Au terminus des bus de la gare de l’Est, la grève ne prend pas

Avec 8 bus sur 10 en état de marche ce mardi, le réseau de bus parisien est resté relativement épargné par la grève contre la réforme des retraites. À la gare de l’Est, les chauffeurs oscillaient entre résignation et fatigue des mouvements sociaux, malgré une franche opposition au gouvernement. Reportage.

Dans le local éclairé au néon des machinistes de bus de la gare de l’Est, impossible de ne pas voir l’affiche rouge collée à côté de la porte d’entrée appelant à la grève le 31 janvier. Pourtant, à l’extérieur, le trafic semble suivre son cours normal ce matin, avec 8 bus sur 10 en circulation dans la capitale selon la RATP. Seuls indices du débrayage en cours : les attroupements de passagers autour des employés en uniforme vert sombre. Parisiens, banlieusards ou touristes, ils sont plusieurs dizaines à demander leur chemin pour se rendre à Aubervilliers, à la gare Saint-Lazare ou la place de l’Étoile.

Résignation

Entre deux renseignements, Yassine* fume une dernière cigarette devant son bus avant de démarrer son trajet de la ligne 32, terminus porte d’Auteuil. Pour lui, la réforme est déjà jouée d’avance. “La grève, ça va rien changer ! Regarde tous les 49.3 qu’il y a eu ! Pour que ça réussisse, il faudrait qu’on soit tous solidaires. Mais là, je regarde autour de moi, et tous les cafés sont ouverts”, disserte-t-il en s’installant dans sa cabine.

Même discours pour Marie*, 28 ans, dont 3 derrière un volant. “J’ai repris le travail hier, je me suis dit que ça ne servait à rien de faire grève…”  Pourtant, sur la pénibilité du travail, elle a des choses à dire, elle qui revient de trois mois d’arrêt de travail suite à une agression ici même, gare de l’Est. “Un toxico qui m’a mis des coups”, raconte-t-elle, sans s’étendre sur le sujet. La grève n’a pas l’air d’être au sommet de ses préoccupations. “Dans les groupes WhatsApp, ça parle beaucoup de ça, mais je calcule pas trop.” Dans son dépôt d’Aubervilliers, elle affirme n’avoir compté que 22 grévistes, sur environ 500 employés.

Conflits sociaux

Pourtant, quelques mètres plus bas, le conflit social bat son plein, avec moins d’un train sur 2 sur l’ensemble des lignes de métro et de RER non-automatisées. Alors, pourquoi une telle différence ? Première explication : les machinistes sortent à peine d’un conflit social de longue durée. Après trois mois ponctués de nombreuses grèves, les 18 000 conducteurs de bus et de tramway ont obtenu le 6 janvier dernier une compensation de salaire de 372€ bruts par mois, en l’échange de 120h de travail supplémentaires par an et 6 jours de repos annuel en moins. “Les gars sont fatigués de faire grève”, observe Bruno*, responsable de l’une des lignes au départ de Gare de l’Est. “Les gens ont impression d’avoir obtenu ce qu’ils voulaient” ajoute une autre encadrante, postée devant le local des machinistes. 

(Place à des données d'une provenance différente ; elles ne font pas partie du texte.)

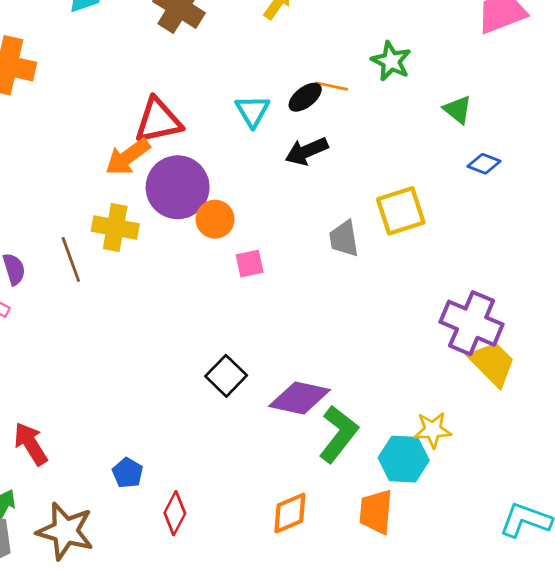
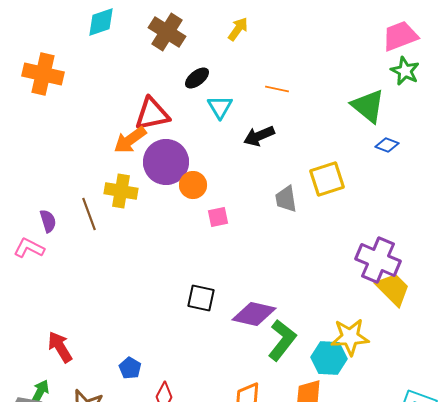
green star: (391, 61) -> (405, 71), moved
black ellipse: (305, 97) -> (197, 78), moved
green triangle: (458, 110) -> (368, 106), size x1.6
black square: (226, 376) -> (201, 298), turned -32
yellow star: (433, 430) -> (350, 337), size x1.4

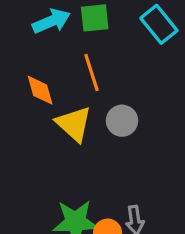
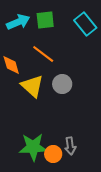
orange line: (92, 73) -> (43, 54), turned -35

Autre explication : le choc des générations. “C’est vrai que les jeunes font moins grève, il y a de moins en moins de soixante-huitards”, rigole Moussa* entre deux bouchées de sandwich. Une analyse que partage Fabrice*, qui opère sur la même ligne. “Les jeunes font moins grève parce qu’ils ont moins à perdre” observe-t-il en faisant référence à la précédente réforme des régimes spéciaux. Décidée en 2008, cette dernière annule l’année de bonification dont les employés bénéficiaient pour chaque cinq années cotisées, reculant mécaniquement l’âge de départ à la retraite du personnel entré à la régie après la réforme. Bruno, lui, observe que les nouvelles recrues restent moins longtemps que leurs aînés, “parce que le métier n’attire plus. Entre les incivilités, les vélos et les trottinettes…”

Malgré tout, le rejet de la réforme est unanime. “On est tous concernés, on n’est pas pour cette réforme !”, assure Bruno. Ce lundi soir, l’intersyndicale annonçait deux nouvelles journées de mobilisation pour les 7 et 11 février. Bruno, lui, estime que ses troupes sont “en attente”. “Mais si le gouvernement continue son bla-bla, c’est pas impossible qu’on parte en grève…”

*tous les prénoms ont été changés.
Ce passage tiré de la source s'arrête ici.